Problem to solve.
Repeat every line from the line containing "BVS proche commodités, APT F3 -58 m²" to the end of the data, exactly. Leave the pictures out.
=-=-=
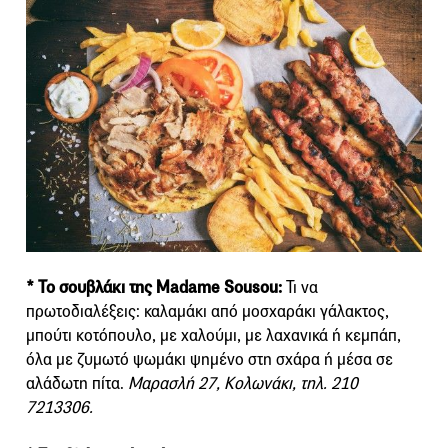
* Το σουβλάκι της Madame Sousou:
Τι να
πρωτοδιαλέξεις: καλαμάκι από μοσχαράκι γάλακτος,
μπούτι κοτόπουλο, με χαλούμι, με λαχανικά ή κεμπάπ,
όλα με ζυμωτό ψωμάκι ψημένο στη σχάρα ή μέσα σε
αλάδωτη πίτα.
Μαρασλή 27, Κολωνάκι, τηλ. 210
7213306.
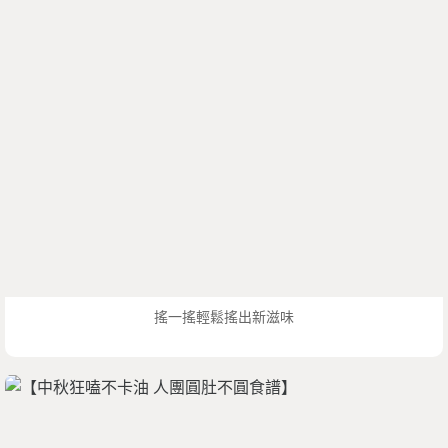
搖一搖輕鬆搖出新滋味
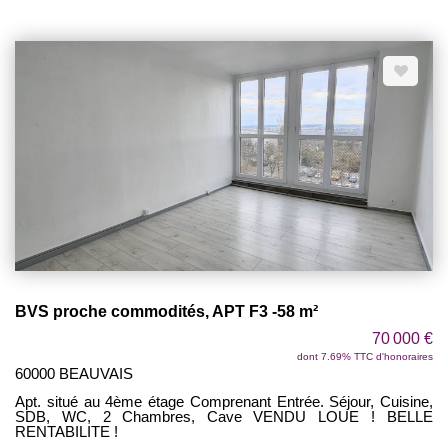
BVS proche commodités, APT F3 -58 m²
70 000 €
dont 7.69% TTC d'honoraires
60000 BEAUVAIS
Apt. situé au 4ème étage Comprenant Entrée. Séjour, Cuisine,
SDB, WC, 2 Chambres, Cave VENDU LOUE ! BELLE
RENTABILITE !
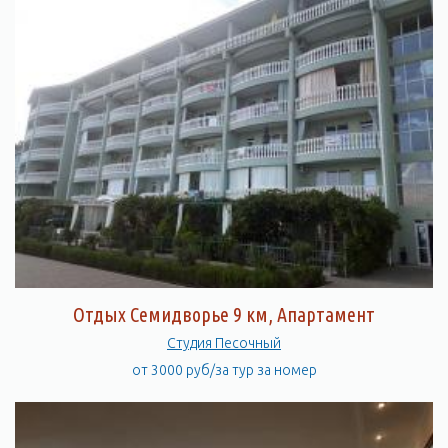
Отдых Семидворье 9 км, Апартамент
Студия Песочный
от 3000 руб/за тур за номер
=-=-=
Result of the exercise.
BVS proche commodités, APT F3 -58 m²
70 000 €
dont 7.69% TTC d'honoraires
60000 BEAUVAIS
Apt. situé au 4ème étage Comprenant Entrée. Séjour, Cuisine,
SDB, WC, 2 Chambres, Cave VENDU LOUE ! BELLE
RENTABILITE !
Отдых Семидворье 9 км, Апартамент
Студия Песочный
от 3000 руб/за тур за номер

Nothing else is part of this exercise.